In my life there is a time before noise cancellation headsets and the time ever since, as noise cancellation has brought so much more silence, peace and concentration when I’m in noisy city, home and office environments. As my current first generation Bose in-ear noise cancellation headset I’ve had for many years are showing signs of battery fatigue and charger connector problems, it was time to look for something new. After shopping around a bit, the two contenders for my refresh where either the latest generation Bose in-ear Bluetooth headset, or the latest Sony variant. In the end, I decided to go for the Sony WF-1000XM5 and I’ve been using them for around 2 weeks now. Was it a good choice? I’m not so sure…

After careful consideration, I decided to go for the Sony because of one major feature the Bose headset seemingly does not have: Simultaneous multi-device connectivity. In practice, I use my in-ear noise cancellation headset with two smartphones, a tablet and notebook. And truth be told, while I love the Bose headset, it is a major pain to switch between devices, as the headset started to cycle through all known devices if the last one it was connected to was not found. With four devices it just takes too long and the process often ends up on a device I don’t want the connection to be. The Sony WF-1000XM5, however, can be connected to two devices simultaneously and if I want to use it with a third device, I initiate a connection to the headset and a connected, but not used device, is disconnected automatically.

Also, in my personal opinion, the Sony in-ear headset has a number of other advantages over my first generation Bose in-ear:

– A much smaller charger and storage case: It is actually so much smaller that I had to find a different place in my backpack to be able to quickly retrieve it. Very nice!

– Incoming calls from the smartphone that is simultaneously connected can interrupt a music stream from another device. However, there’s a catch: If I listen to music on the phone and the headset is connected to the PC, the music is interrupted any time a sound notification is played on the PC.

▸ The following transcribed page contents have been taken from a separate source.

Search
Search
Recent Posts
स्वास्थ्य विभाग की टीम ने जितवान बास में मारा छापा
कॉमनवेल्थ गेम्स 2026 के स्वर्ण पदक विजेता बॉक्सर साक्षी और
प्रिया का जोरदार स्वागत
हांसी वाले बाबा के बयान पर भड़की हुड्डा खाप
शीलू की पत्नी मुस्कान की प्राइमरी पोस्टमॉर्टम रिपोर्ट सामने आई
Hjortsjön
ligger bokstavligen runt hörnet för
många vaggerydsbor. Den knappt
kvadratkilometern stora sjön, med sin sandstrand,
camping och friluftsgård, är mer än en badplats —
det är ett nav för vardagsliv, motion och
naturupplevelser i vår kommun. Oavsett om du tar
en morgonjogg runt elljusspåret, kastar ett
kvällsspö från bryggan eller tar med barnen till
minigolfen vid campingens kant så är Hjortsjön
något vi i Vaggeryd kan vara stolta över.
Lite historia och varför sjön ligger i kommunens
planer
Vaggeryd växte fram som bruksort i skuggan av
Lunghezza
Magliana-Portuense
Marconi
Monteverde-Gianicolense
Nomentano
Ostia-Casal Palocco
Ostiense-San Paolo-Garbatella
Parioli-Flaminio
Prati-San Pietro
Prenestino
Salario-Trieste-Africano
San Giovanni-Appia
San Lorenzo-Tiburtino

Unfortunately, there are a number of negative things compared to the Bose which I found out while using them in the last two weeks:

– The Sony’s have to be pressed into the ear canal to stick and insulate. While this works well in general, it is by far not as comfortable as the method used by the Bose headsets. Here, a conic rubber insulation is pressed on the outside and entry of the ear canal instead of the inside. This feels much more comfortable to me, particularly when wearing the headset for many hours.

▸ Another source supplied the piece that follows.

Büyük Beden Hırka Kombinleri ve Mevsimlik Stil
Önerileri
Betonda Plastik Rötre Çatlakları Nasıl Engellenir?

– Another major disadvantage of applying pressure inside the ear canal becomes immediately apparent when using the headset while walking in the street or while jogging: There’s a constant “Thud – thud – thud” noise caused by the feet hitting the ground. Totally unnerving.

– The Sony only has two settings for noise cancellation: On and off. The Bose on the other hand has those and a middle setting. During many occasions, this setting allowed me to hear what was going on outside while reducing the overall unnerving volume.

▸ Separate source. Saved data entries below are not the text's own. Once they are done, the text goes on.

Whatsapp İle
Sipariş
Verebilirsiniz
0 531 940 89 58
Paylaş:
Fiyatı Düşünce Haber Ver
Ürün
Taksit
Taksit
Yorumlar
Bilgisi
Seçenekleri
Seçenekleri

– When showing emotions on your face like broad grins, the ear canal insulation becomes ineffective and noise cancellation is interrupted. This can be fixed by using the next size of the in-ear plugs, but this also increases the pressure.

So after 2 weeks I’ve started to regret my choice. The Sony is really great in many respects, but the ear canal pressure and the ‘thud – thud – thud’ sound while walking just doesn’t work for me. So it’s back to my old Bose’s until I can come up with a new solution.